Frequently used clinical tools to measure viscoelastic joint properties (e.g. Modified Tardieu Scale (MTS) and goniometer) and spasticity (e.g. Modified Ashworth Scale (MAS) and Modified Tardieu Scale (MTS)) of an extremity are subjected to the biases inherent to human perception. For measuring spasticity with a clinical measurement tool such as the MAS, studies show only fair to good intra-rater agreement scores [4, 5]. Fleuren et al. , due to its poor reliability and validity, stated that the MAS should not be used to evaluate spasticity anymore. Further, viscoelastic joint properties and spasticity cannot be differentiated with clinical tools [5, 7], which hampers individually tailored treatment plans.
Robotic measurement tools have the potential of more quantitative, objective, operator-independent assessment of viscoelastic joint properties and spasticity by imposing controlled positions or forces and measuring a person's individual responses with sensors. For example, during a velocity-controlled passive stretch, force sensors can measure the joint-muscle resistance during the whole movement trajectory [8,9,10]; changes in resistance that result from involuntary muscle activation can be a measure of spasticity .
Robotic measurement tools are not commonly used in clinical practice . This may be due to multiple reasons, such as high purchase costs, relatively complex ease of use, and the relatively long measurement time. Another reason may be that no evidence is available of studies investigating the clinical added value of these robotic measurement tools.
Different ways of studying a diagnostic instrument's potential or diagnostic value are possible, depending on the kind of research question. To convert the diagnostic question into the appropriate research design, Sackett and Haynes  suggested four relevant questions that need to be answered in four different phases. Phase 1 Question: Do test results in affected patients differ from those in normal individuals? Phase 2 Question: Are patients with certain test results more likely to have the target disorder? Phase 3 Question: Do test results distinguish patients with and without the target disorder among those in whom it is clinically sensible to suspect the disorder? Phase 4 Question: Do patients undergoing the diagnostic test fare better than similar untested patients? The type of questions provide an increasing detailed insight into the diagnostic accuracy of the test, with the last type of question measuring the ultimate value of a diagnostic test; the health outcomes resulting from the interventions that the diagnostic test results precipitate.
To understand the limited use of diagnostic robotic devices assessing viscoelastic joint properties and spasticity in clinical practice, this systematic review was performed to evaluate the diagnostic level of evidence of studies investigating these devices in patients with stroke or cerebral palsy (CP).
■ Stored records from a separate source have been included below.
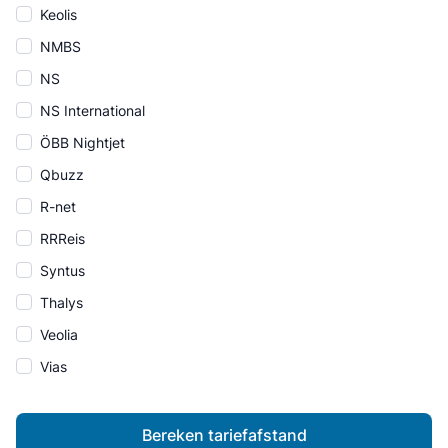
Keolis
NMBS
NS
NS International
ÖBB Nightjet
Qbuzz
R-net
RRReis
Syntus
Thalys
Veolia
Vias
Bereken tariefafstand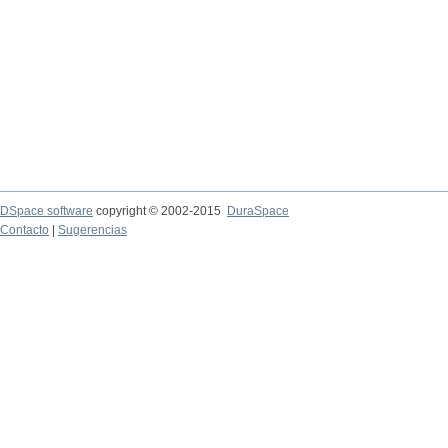
DSpace software
copyright © 2002-2015
DuraSpace
Contacto
|
Sugerencias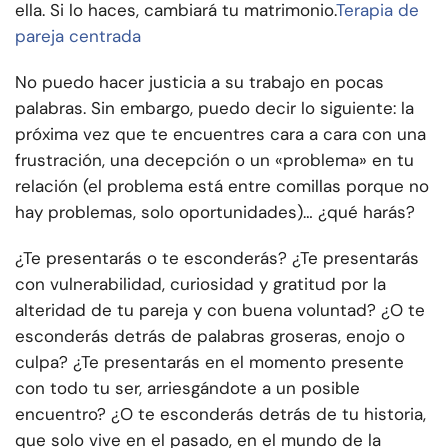
ella. Si lo haces, cambiará tu matrimonio.
Terapia de
pareja centrada
No puedo hacer justicia a su trabajo en pocas
palabras. Sin embargo, puedo decir lo siguiente: la
próxima vez que te encuentres cara a cara con una
frustración, una decepción o un «problema» en tu
relación (el problema está entre comillas porque no
hay problemas, solo oportunidades)… ¿qué harás?
¿Te presentarás o te esconderás? ¿Te presentarás
con vulnerabilidad, curiosidad y gratitud por la
alteridad de tu pareja y con buena voluntad? ¿O te
esconderás detrás de palabras groseras, enojo o
culpa? ¿Te presentarás en el momento presente
con todo tu ser, arriesgándote a un posible
encuentro? ¿O te esconderás detrás de tu historia,
que solo vive en el pasado, en el mundo de la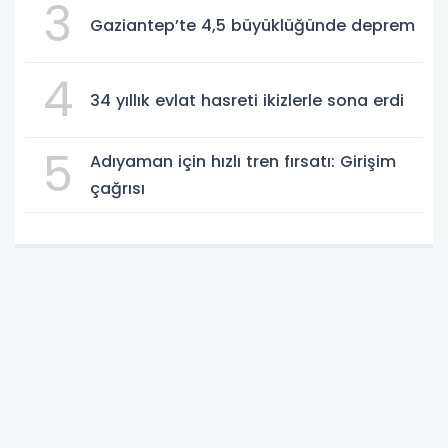
3
Gaziantep’te 4,5 büyüklüğünde deprem
4
34 yıllık evlat hasreti ikizlerle sona erdi
5
Adıyaman için hızlı tren fırsatı: Girişim
çağrısı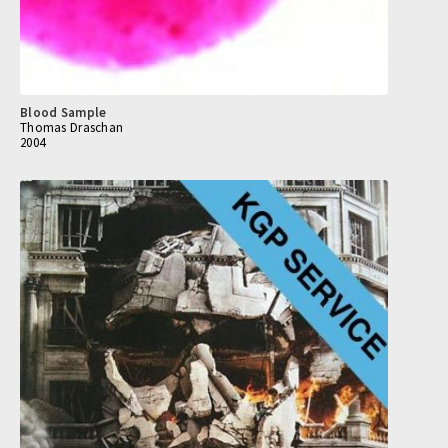
Blood Sample
Thomas Draschan
2004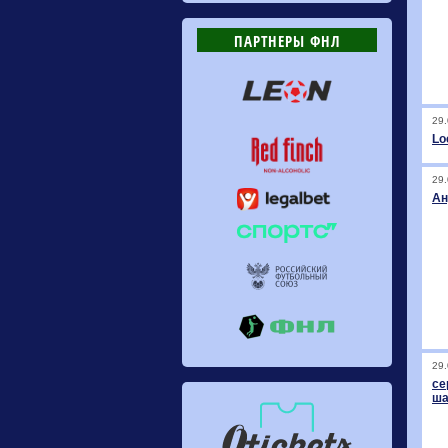
ПАРТНЕРЫ ФНЛ
29.
Lo
29.
Ан
29.
се
ша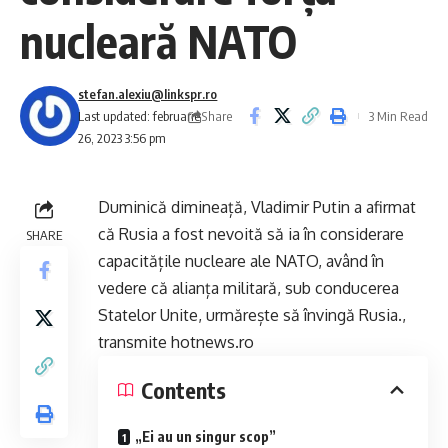
nucleară NATO
stefan.alexiu@linkspr.ro
Share
Last updated: februarie
3 Min Read
26, 2023 3:56 pm
Duminică dimineață, Vladimir Putin a afirmat
că Rusia a fost nevoită să ia în considerare
SHARE
capacitățile nucleare ale NATO, având în
vedere că alianța militară, sub conducerea
Statelor Unite, urmărește să învingă Rusia.,
transmite hotnews.ro
Contents
„Ei au un singur scop”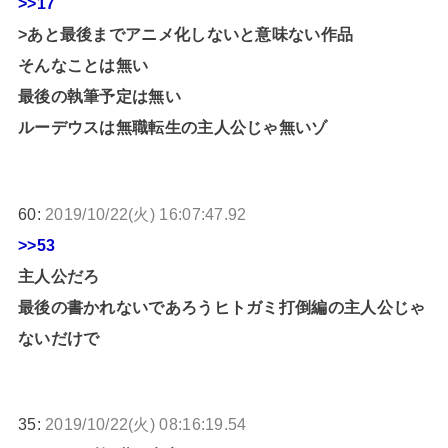
>>17
>あと最後までアニメ化しないと意味ない作品
そんなことは無い
最後の執筆予定は無い
ルーデウスは無職転生の主人公じゃ無いゾ
60:
2019/10/22(火) 16:07:47.92
>>53
主人公だろ
最後の書かれないであろうヒトガミ打倒編の主人公じゃ
ないだけで
35:
2019/10/22(火) 08:16:19.54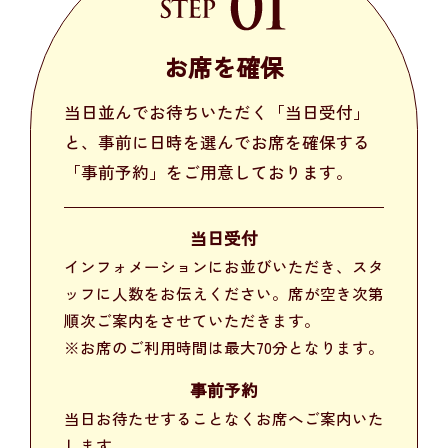
お席を確保
当日並んでお待ちいただく「当日受付」
と、事前に日時を選んでお席を確保する
「事前予約」をご用意しております。
当日受付
インフォメーションにお並びいただき、スタ
ッフに人数をお伝えください。席が空き次第
順次ご案内をさせていただきます。
※お席のご利用時間は最大70分となります。
事前予約
当日お待たせすることなくお席へご案内いた
します。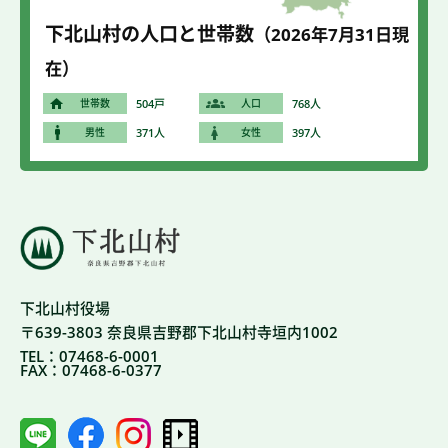
下北山村の人口と世帯数
（2026年7
月31
日現
在）
世帯数
504戸
人口
768人
男性
371人
女性
397人
下北山村役場
〒639-3803 奈良県吉野郡下北山村寺垣内1002
TEL：07468-6-0001
FAX：07468-6-0377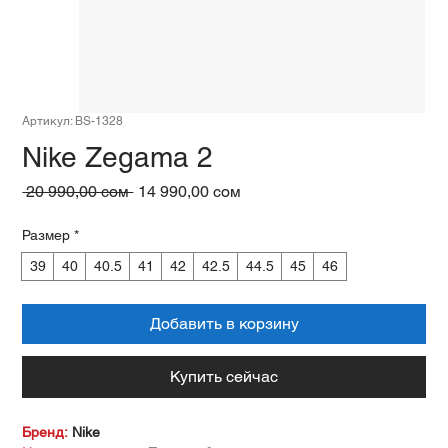
Артикул: BS-1328
Nike Zegama 2
Обычная
Спеццена
 20 990,00 сом 
14 990,00 сом
цена
Размер
*
39
40
40.5
41
42
42.5
44.5
45
46
Добавить в корзину
Купить сейчас
Бренд:
Nike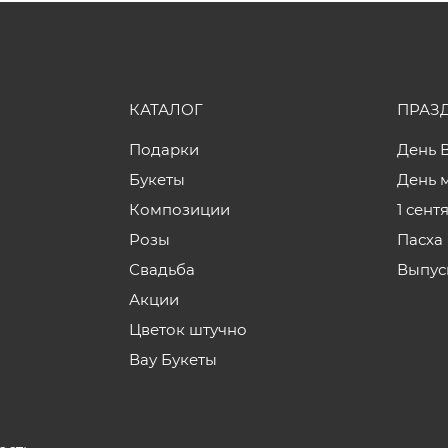
КАТАЛОГ
ПРАЗ
Подарки
День 
Букеты
День 
Композиции
1 сент
Розы
Пасха
Свадьба
Выпус
Акции
Цветок штучно
Вау Букеты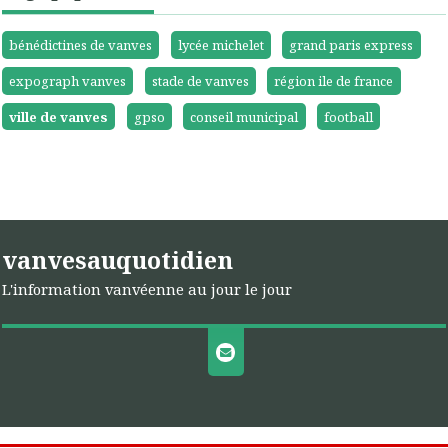
bénédictines de vanves
lycée michelet
grand paris express
expograph vanves
stade de vanves
région ile de france
ville de vanves
gpso
conseil municipal
football
vanvesauquotidien
L'information vanvéenne au jour le jour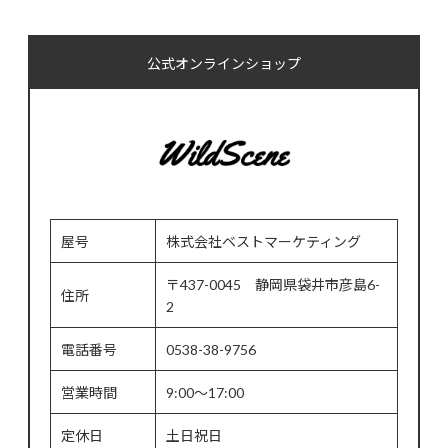
公式オンラインショップ
屋号
株式会社ベストマーケティング
〒437-0045 静岡県袋井市彦島6-
住所
2
電話番号
0538-38-9756
営業時間
9:00～17:00
定休日
土日祝日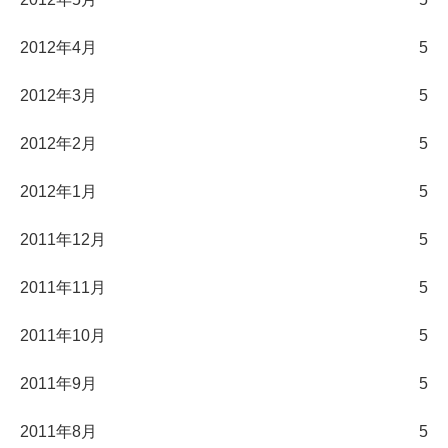
2012年4月
5
2012年3月
5
2012年2月
5
2012年1月
5
2011年12月
5
2011年11月
5
2011年10月
5
2011年9月
5
2011年8月
5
This systematic review was conducted following the Preferred Reporting Items for Systematic Reviews and Meta-Analyses (PRISMA) guidelines .
We included mechanically driven robotic devices which use objective measurement outcomes (e.g., force, position, additional electromyography (EMG)) to estimate contributions of viscoelastic joint properties and/or spasticity of an extremity. Viscoelastic joint properties [15, 16] encompass a reduction in range of motion and changes in joint mechanical properties such as stiffness and damping and are assumed to be the result of muscle shortening (muscle contractures) or intrinsic changes in muscle tissue due to an increase in collagen fibers in the cellular joint matrix [1, 5, 17]. Spasticity is defined by Lance et al. (1980)  as "…a motor disorder, characterised by a velocity-dependent increase in tonic stretch reflexes (muscle tone) with exaggerated tendon jerks, resulting from hyper-excitability of the stretch reflex as one component of the upper motor neuron (UMN) syndrome" or by Sanger et al. (2003)  as "…hypertonia in which 1 or both of the following signs are present: 1) resistance to externally imposed movement increases with increasing speed of stretch and varies with the direction of joint movement, and/or 2) resistance to externally imposed movement rises rapidly above a threshold speed or joint angle". For this paper, we included studies that used either of these definitions.
We included English-language articles published between January 1946 and October 2020. The search strategy was developed in cooperation with a university librarian and comprised the following databases: Embase, Medline ALL, Web of Science Core Collection, Cochrane Central Register of Controlled Trials and Google Scholar. The following keywords were included: Stroke, Cerebral palsy, Diagnostic, Robotics, and Measurement.
In addition, we used CoCites to find additional articles . In CoCites, we used the included paper, which had the highest number of citations (one paper for stroke patients and one for CP) from the above-mentioned search strategy as the primary papers (query articles). Then, CoCites finds articles based on their co-citation frequency to identify articles that address the same content as the query article. Next, CoCites organizes the identified articles based on the frequency of all citations that cite or are cited by the query articles.
Furthermore, a manual search was performed in Pubmed to retrieve missing papers because some papers used specific names for their measurement devices in their title/abstract that were not included in the results of the previously-mentioned search strategies. The complete search strategy and its outcomes can be found in Additional file 1.
To be included, a study needed to meet both of two inclusion criteria: (i) involving human subjects with stroke or cerebral palsy; (ii) quantifying viscoelastic joint properties and/or spasticity of human extremities with a robotic device. As mentioned before, any method of identifying viscoelastic joint properties or spasticity was accepted, as long as it was measured with a mechanically driven device and the quantitative data was used for analysis. Systematic reviews and meta-analyses were excluded. Also, conference papers, unpublished articles, and studies that only used EMG as an outcome measurement without using force or position parameters were excluded.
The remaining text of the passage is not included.